Leo que el Congreso Internacional de Botánica, reunido en Madrid la semana pasada, ha decidido renombrar a más de doscientas especies, debido a que contienen, en su apelación científica, la palabra caffra, versión latina de “cafre”, que designa a los habitantes de Cafería, en Sudáfrica. Por mucho tiempo, “cafre” fue un adjetivo racista y todavía hoy el diccionario de la Real Academia Española nos dice que equivale a “bárbaro, bestia, animal, bruto, cruel, atroz, rudo, brusco, grosero, salvaje”. Para evitar la ofensa racial, los botánicos han realizado una operación de maquillaje, y le han quitado la “c” a tal insultante adjetivo, de modo que, de inmediato, todas las plantas cuyo nombre incluía caffra pasan a ser affra, es decir, “africanas”. La decisión de los botánicos ha hecho entrar en crisis a los taxonomistas, que desde hace tiempo están considerando cambiar de nombre a un escarabajo ciego denominado Anophtalmus hitleri, en honor de otro escarabajo alemán, y a una mariposa llamada Hypopta musolinii, volátil homenaje al dictador italiano.
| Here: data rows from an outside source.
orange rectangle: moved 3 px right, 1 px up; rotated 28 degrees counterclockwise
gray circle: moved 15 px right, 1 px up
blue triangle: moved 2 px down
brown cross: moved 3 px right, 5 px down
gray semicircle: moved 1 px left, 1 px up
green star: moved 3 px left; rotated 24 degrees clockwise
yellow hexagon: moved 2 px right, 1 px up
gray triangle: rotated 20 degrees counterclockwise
Todo ello es fruto de una actitud bastante reciente que tiende a aconsejar el uso de un lenguaje llamado “políticamente correcto”, es decir, tendiente a no ofender a nadie, principalmente a minorías o grupos tradicionalmente marginados (e insultados) dentro de sociedades fuertemente patriarcales. Me atrevo a sugerir una débil hipótesis: que el lenguaje “políticamente correcto”, antes de que se llamara así, había sido inventado por el pudoroso uso del idioma en los países latinoamericanos.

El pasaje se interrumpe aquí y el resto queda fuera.